The Amino Acid Sequences, the Peptide-Carbohydrate Linkages, and the Composition and Size of the Polysaccharide Units of the Glycopeptides from α₁-Acid Glycoprotein of Human Plasma of Human Plasma

1. α₁-Acid glycoprotein (α₁-AGP) was digested with pronase and the digest was fractionated by chromatography on DEAE-cellulose, which gave six well separated glycopeptide fractions in good yield. Five out of the six glycopeptide fractions were also homogeneous on high-voltage paper electrophoresis. The glycopeptides were designated GP-I to GP-VI in the order in which they were eluted from the DEAE-cellulose column.

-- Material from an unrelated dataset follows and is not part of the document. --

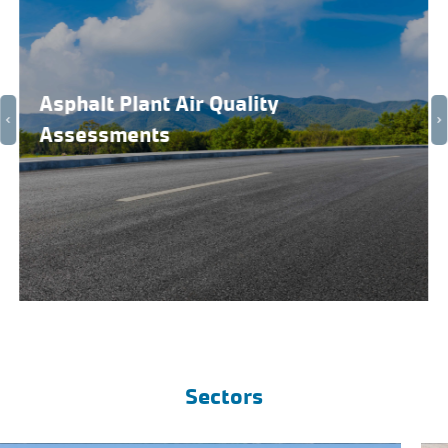
Asphalt Plant Air Quality
Assessments
Sectors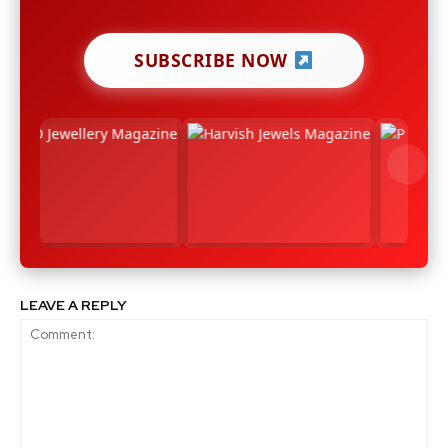
SUBSCRIBE NOW
LEAVE A REPLY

2. Amino acid sequences of individual glycopeptides were deter-mined using proteolytic enzymes, mainly carboxypeptidases A and B [EC 3. 4. 2. 1 and 3. 4. 2. 2] and chemical degradations including dinitrophenylation, periodate oxidation, alkali treatment and the Edman procedure. The peptide sequences were found to be: GP-I, Asp-Lys; GP-II, Thr-Pro-Asp-Lys; GP-III, Asp-Lys; GP-IV, Thr-Asp-Lys; GP-V, Asp-Thr-(Ser, Ala)-Gly; GP-VI, Glu-(Ser)-Asp-Thr-(Gly). The sequences of GP-V and GP-VI were only tentative.
3. The linkage between the amino acid and polysaccharide unit in GP-I, GP-II, GP-III and GP-IV were determined using β-aspartylglycosylamine amide hydrolase (“Amidase”). In GP-II, enzymatic breakdown of the linkage took place during incubation of the sialic-acid-free glycopeptide with the carboxypeptidase B preparation. The linkages in GP-V and GP-VI could not be determined because “Amidase” could not be used effectively due to the complex structures of these glycopeptides.

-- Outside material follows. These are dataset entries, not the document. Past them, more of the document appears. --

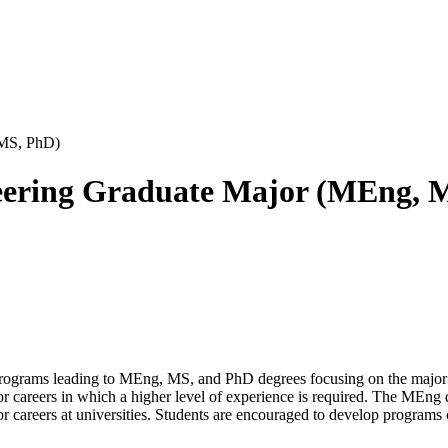
 MS, PhD)
neering Graduate Major (MEng, 
 programs leading to MEng, MS, and PhD degrees focusing on the maj
r careers in which a higher level of experience is required. The MEng 
or careers at universities. Students are encouraged to develop programs 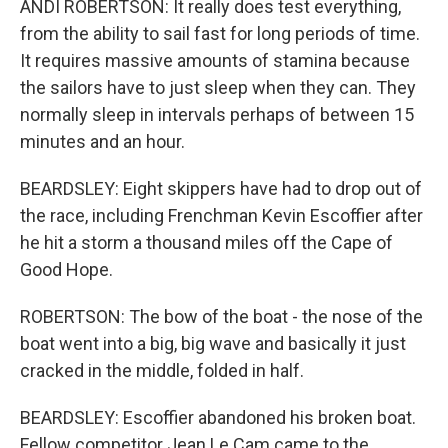
ANDI ROBERTSON: It really does test everything,
from the ability to sail fast for long periods of time.
It requires massive amounts of stamina because
the sailors have to just sleep when they can. They
normally sleep in intervals perhaps of between 15
minutes and an hour.
BEARDSLEY: Eight skippers have had to drop out of
the race, including Frenchman Kevin Escoffier after
he hit a storm a thousand miles off the Cape of
Good Hope.
ROBERTSON: The bow of the boat - the nose of the
boat went into a big, big wave and basically it just
cracked in the middle, folded in half.
BEARDSLEY: Escoffier abandoned his broken boat.
Fellow competitor Jean Le Cam came to the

4. All the glycopeptides were found to contain sialic acid, glucosamine and neutral sugars. The ratios of sialic acid to either glucosamine or neutral sugars increased approximately in the order of elution i.e. GP-I to GP-VI. In GP-I the ratio of sialic acid/glucosamine was 0.47 whilst in GP-VI it was 0.66. The ratio of neutral sugars to glucosamine did not differ markedly. Analysis of neutral sugar components by gasliquid chromatography showed that the ratios of fucose or galactose to mannose increased from GP-I to GP-VI. GP-I differed considerably from the other glycopeptides in that it contained no fucose and had a considerably lower galactose/mannose ratio. On the basis of these analytical results, tentative assignment of molar sugar composition for each polysaccharide unit was presented and it was concluded that there were at least six different polysaccharide units present in α₁-AGP, all of which appeared to have some degree of heterogeneity and which could not be fractionated further by the present procedures.